2. At the time, Cox Santiago owned a 2007 BMW X 5 with 83,251 miles.
3. The BMW had been financed by First Bank and the outstanding [125]*125lease balance was $37,856, with monthly lease payments of $1,281.
4. The BMW’s trade-in value was $27,000, approximately.
5. At Cox Santiago’s request, Motoram-bar agreed to take the BMW as a trade-in and to cancel the debt owed to First Bank.
6. The $10,856 difference between the BMW’s $27,000 trade-in value and the $37,856 owed on the lease were rolled-over onto the new lease that Cox Santiago took out to finance the Infinity.
7. On July 2, 2010, Cox Santiago and Motorambar executed a Retail Installment Sales Contract (“Contract”) with financing to be provided by Scotiabank.
8. In total, Cox Santiago’s Contract for the Infinity amounted to $68,750, payable in seven years, through equal monthly installments of $1,092.63. The annual interest rate was 8.45%.
9. The Contract stated that Motoram-bar would assign its rights to Scotia-bank, and it delineated in plain language the terms of the assignment in a section captioned ‘CONDITIONS OF THE ASSIGNMENT.’ Motorambar rubberstamped the signature space of the assignment section of the Contract with a black-ink stamp that read as follows: ‘Moto-rambar, Inc. PO Box 366239, San Juan, PR00920-6239.’ Cox Santiago and a sales executive from Motoram-bar signed the Contract in a space immediately below the assignment section bearing Motorambar’s rub-berstamp.
10. Cox Santiago disbursed no cash in the transaction with Motorambar. Nor did she provide Motorambar with an advance payment for the purchase of the Infinity.
11. On August 12, 2014, Cox Santiago filed for chapter 13 bankruptcy protection. Bankruptcy Case No. 14-06617, Docket No. 1.
12. At the time of the filing, Cox Santiago owed $37,420 to Scotiabank for the Infinity as per proof of claim number 3-1.

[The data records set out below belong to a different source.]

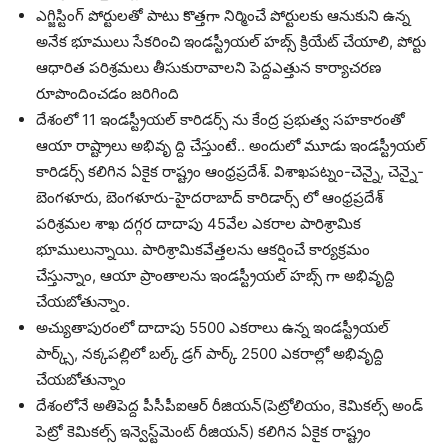
ఎగ్జిస్టింగ్ పోర్టులతో పాటు కొత్తగా నిర్మించే పోర్టులకు ఆనుకుని ఉన్న
అనేక భూములు సేకరించి ఇండస్ట్రీయల్ హబ్స్ క్రియేట్ చేయాలి, పోర్టు
ఆధారిత పరిశ్రమలు తీసుకురావాలని పెద్దఎత్తున కార్యాచరణ
రూపొందించడం జరిగింది
దేశంలో 11 ఇండస్ట్రీయల్ కారిడర్స్ ను కేంద్ర ప్రభుత్వ సహకారంతో
ఆయా రాష్ట్రాలు అభివృ ద్ది చేస్తుంటే.. అందులో మూడు ఇండస్ట్రీయల్
కారిడర్స్ కలిగిన ఏకైక రాష్ట్రం ఆంధ్రప్రదేశ్. విశాఖపట్నం-చెన్నై, చెన్నై-
బెంగళూరు, బెంగళూరు-హైదరాబాద్ కారిడార్స్ లో ఆంధ్రప్రదేశ్
పరిశ్రమల శాఖ దగ్గర దాదాపు 45వేల ఎకరాల పారిశ్రామిక
భూములున్నాయి. పారిశ్రామికవేత్తలను ఆకర్షించే కార్యక్రమం
చేస్తున్నాం, ఆయా ప్రాంతాలను ఇండస్ట్రీయల్ హబ్స్ గా అభివృద్ది
చేయబోతున్నాం.
అచ్యుతాపురంలో దాదాపు 5500 ఎకరాలు ఉన్న ఇండస్ట్రీయల్
పార్క్స్, నక్కపల్లిలో బల్క్ డ్రగ్ పార్క్ 2500 ఎకరాల్లో అభివృద్ది
చేయబోతున్నాం
దేశంలోనే అతిపెద్ద పీసీపీఐఆర్ రీజియన్(పెట్రోలియం, కెమికల్స్ అండ్
పెట్రో కెమికల్స్ ఇన్వెస్ట్‌మెంట్ రీజియన్) కలిగిన ఏకైక రాష్ట్రం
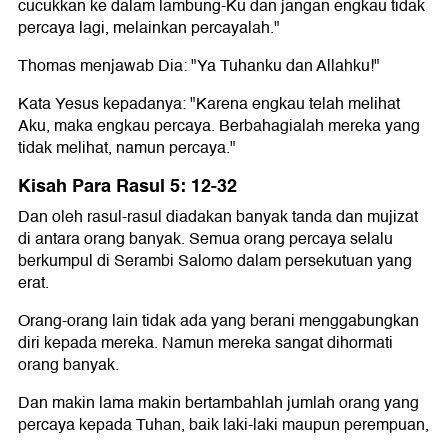
cucukkan ke dalam lambung-Ku dan jangan engkau tidak
percaya lagi, melainkan percayalah."
Thomas menjawab Dia: "Ya Tuhanku dan Allahku!"
Kata Yesus kepadanya: "Karena engkau telah melihat
Aku, maka engkau percaya. Berbahagialah mereka yang
tidak melihat, namun percaya."
Kisah Para Rasul 5: 12-32
Dan oleh rasul-rasul diadakan banyak tanda dan mujizat
di antara orang banyak. Semua orang percaya selalu
berkumpul di Serambi Salomo dalam persekutuan yang
erat.
Orang-orang lain tidak ada yang berani menggabungkan
diri kepada mereka. Namun mereka sangat dihormati
orang banyak.
Dan makin lama makin bertambahlah jumlah orang yang
percaya kepada Tuhan, baik laki-laki maupun perempuan,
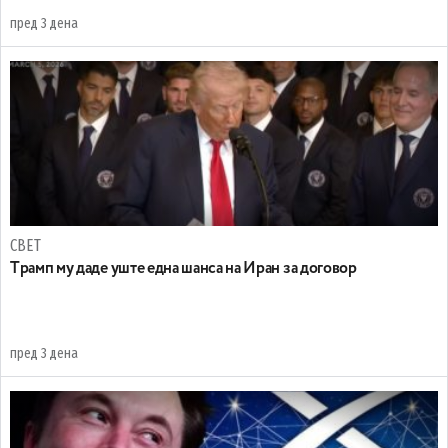
пред 3 дена
СВЕТ
Tрамп му даде уште една шанса на Иран за договор
пред 3 дена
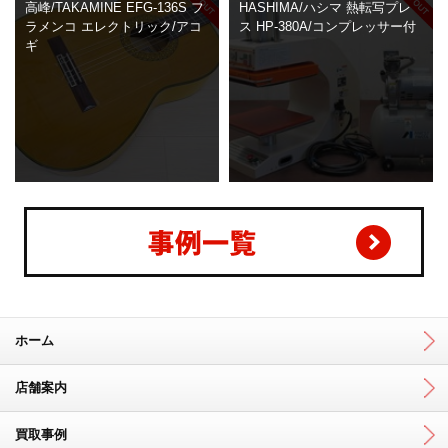
高峰/TAKAMINE EFG-136S フ
HASHIMA/ハシマ 熱転写プレ
ラメンコ エレクトリック/アコ
ス HP-380A/コンプレッサー付
ギ
ホーム
店舗案内
買取事例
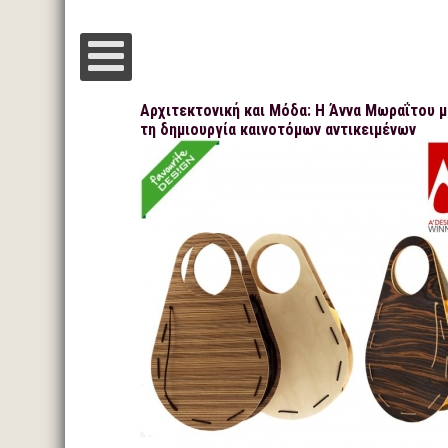
Αρχιτεκτονική και Μόδα: Η Άννα Μωραΐτου μ
τη δημιουργία καινοτόμων αντικειμένων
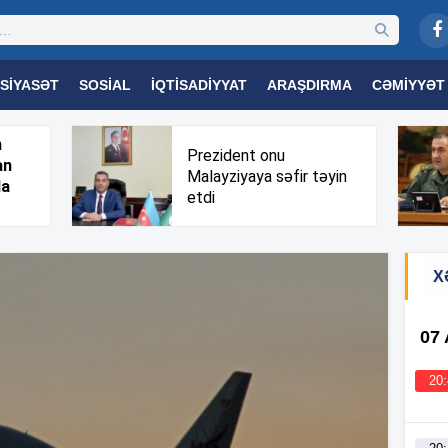
SIYASƏT
SOSIAL
İQTISADIYYAT
ARAŞDIRMA
CƏMIYYƏT
OGIYA
TƏHSIL
SAĞLAMLIQ
MARAQLI
TRIBUNA TV
h
Prezident onu
an
Malayziyaya səfir təyin
da
etdi
X
07
20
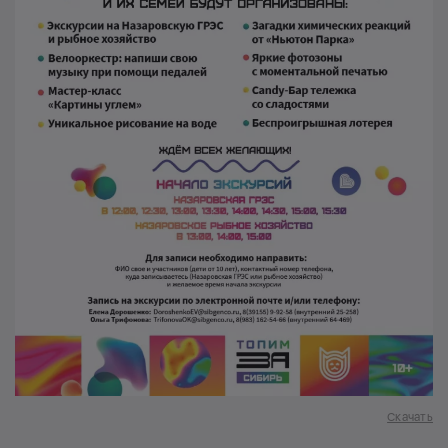
Скачать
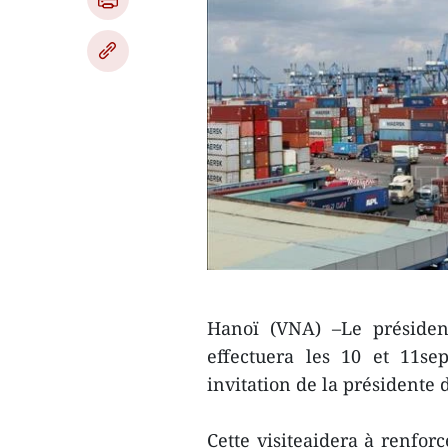
Hanoï (VNA) –Le présiden
effectuera les 10 et 11se
invitation de la présidente
Cette visiteaidera à renforc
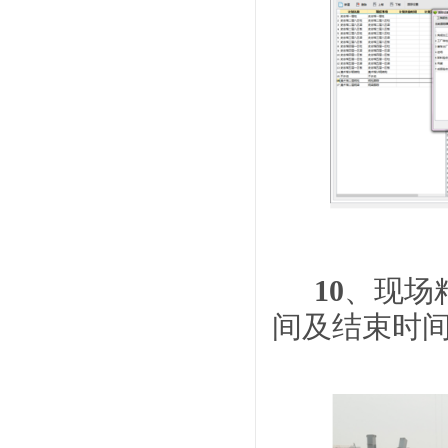
10
、现场
间及结束时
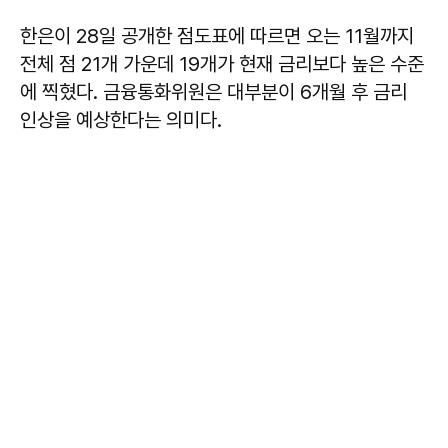
한은이 28일 공개한 점도표에 따르면 오는 11월까지
전체 점 21개 가운데 19개가 현재 금리보다 높은 수준
에 찍혔다. 금융통화위원은 대부분이 6개월 후 금리
인상을 예상한다는 의미다.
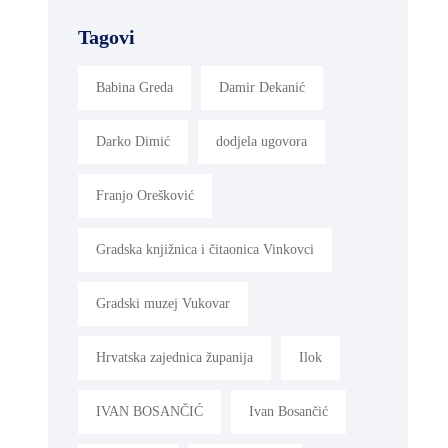
Tagovi
Babina Greda
Damir Dekanić
Darko Dimić
dodjela ugovora
Franjo Orešković
Gradska knjižnica i čitaonica Vinkovci
Gradski muzej Vukovar
Hrvatska zajednica županija
Ilok
IVAN BOSANČIĆ
Ivan Bosančić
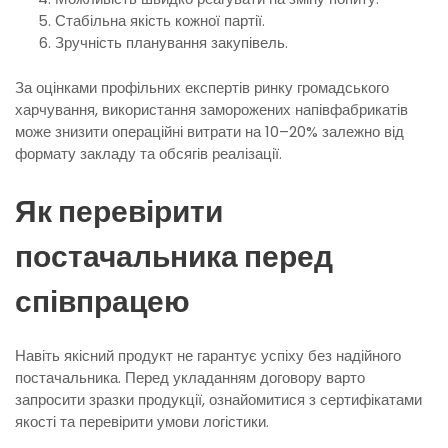
Стабільна якість кожної партії.
Зручність планування закупівель.
За оцінками профільних експертів ринку громадського
харчування, використання заморожених напівфабрикатів
може знизити операційні витрати на 10–20% залежно від
формату закладу та обсягів реалізації.
Як перевірити
постачальника перед
співпрацею
Навіть якісний продукт не гарантує успіху без надійного
постачальника. Перед укладанням договору варто
запросити зразки продукції, ознайомитися з сертифікатами
якості та перевірити умови логістики.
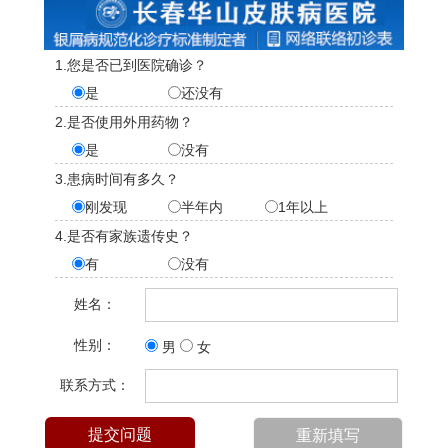
1.您是否已到医院确诊？
是
还没有
2.是否使用外用药物？
是
没有
3.患病时间有多久？
刚发现
半年内
1年以上
4.是否有家族遗传史？
有
没有
姓名：
性别：
男
女
联系方式：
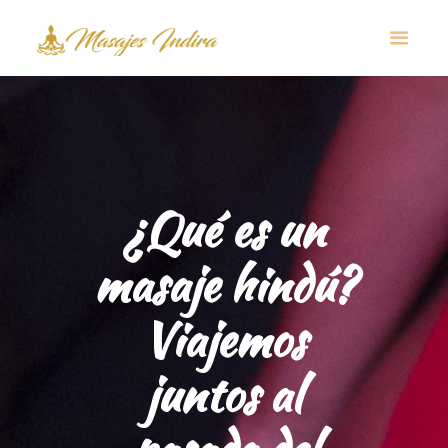
¿Qué es un
masaje hindú?
Viajemos
juntos al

Cox Santiago commenced the present adversary proceeding on July 29,2015 pursuant to 11 U.S.C. § 547, seeking to avoid a lien over a vehicle she purchased on credit in July 2, 2010. The vehicle was sold by Motorambar, who, within the same transaction, assigned all its rights and credits to Scotiabank. Although, Motoram-bar is not a creditor of Cox Santiago, it was included as a Co-defendant in this case through an Amended Complaint [Dkt. No. 23] prompted by a motion to dismiss Scotiabank filed on lack of indispensable party grounds. As to Motorambar, the Amended Complaint makes three claims: (i) that the assignment of credits is invalid, because the Contract was rubberstamped, rather than signed; (ii) that the lien over the vehicle was not perfected within the timeframe provided under 11 U.S.C. § 547, because Motorambar allegedly failed to file the necessary paperwork with the Puerto Rico Department of Transportation and Public Works; and (iii) that the Contract is invalid because it failed to disclose the amount allegedly credited in the transaction for a BMW Cox Santiago gave as trade-in.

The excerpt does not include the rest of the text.